Aunque Epumer fijaba sus ojos en la pieza de madera, Nahueltruz estaba seguro de que se había dado cuenta de que alguien se aproximaba. Apenas se distinguía su perfil, oscurecido por un manto de sombra, pero sin duda se trataba de él, de su tío, el hermano menor de su padre, el último de la dinastía de los Zorros. El corazón le palpitó con rapidez.
Saludó en araucano.
—Mari-mari —dijo, y aguardó a unos pasos.
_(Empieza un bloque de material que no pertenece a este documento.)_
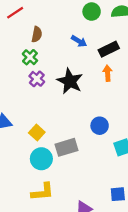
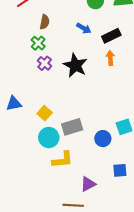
blue circle: (100, 126) -> (103, 139), moved
yellow L-shape: (42, 192) -> (63, 160), moved

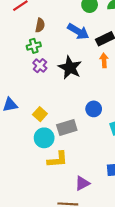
blue arrow: (84, 28) -> (78, 31), size x1.5
green cross: (38, 43) -> (34, 46), turned 32
blue circle: (103, 139) -> (94, 109), moved

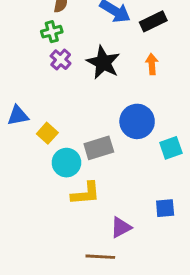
orange arrow: (104, 60) -> (152, 64), moved
blue circle: (94, 109) -> (137, 121), size x1.5
yellow square: (40, 114) -> (47, 133), moved

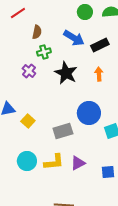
green cross: (52, 32) -> (44, 52), moved
purple cross: (61, 60) -> (29, 71), moved
cyan circle: (66, 163) -> (27, 161), moved
purple triangle: (121, 227) -> (78, 163), moved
Epumer movió el rostro hacia el costado y miró fijamente a quien interrumpía su labor. Nahueltruz permaneció mudo, estudiando ese rostro tan familiar, tan paradójicamente ajeno, agradeciendo, al mismo tiempo, el buen tino de haber comprado ropas sencillas en vista de los harapos que mal cubrían a su tío. Epumer llevaba en la frente una vincha de henzo que alguna vez había sido blanca. Los cabellos, duros y rectos como clavos, le rozaban los hombros. Sus facciones, aunque no eran oscuras sino rosáceas, le parecieron más toscas e inacabadas de lo que recordaba, la nariz lo impresionó especialmente, del color del hígado y con excrecencias a causa de la bebida. Se trataba de un hombre bajo, aspecto que siempre había contrastado con los otros hombres de la dinastía Guor, y más bien gordo. Como solía ocurrir con los de su raza, resultaba difícil calcularle la edad, pero Nahueltruz juzgó que debía rondar los sesenta y cinco años. Sus ojos verdosos, iguales a los del cacique Parné, se habían apagado; ya no brillaban con la vivacidad y fiereza de la juventud. Nada quedaba del guerrero que, con valor casi demente, se había puesto al frente de sus lanceros en batallas y malones. Nahueltruz sufrió una fuerte desilusión No obstante, sonrió al decir:
—Tío, soy su sobrino, Nahueltruz, hijo de su hermano Mariano Rosas.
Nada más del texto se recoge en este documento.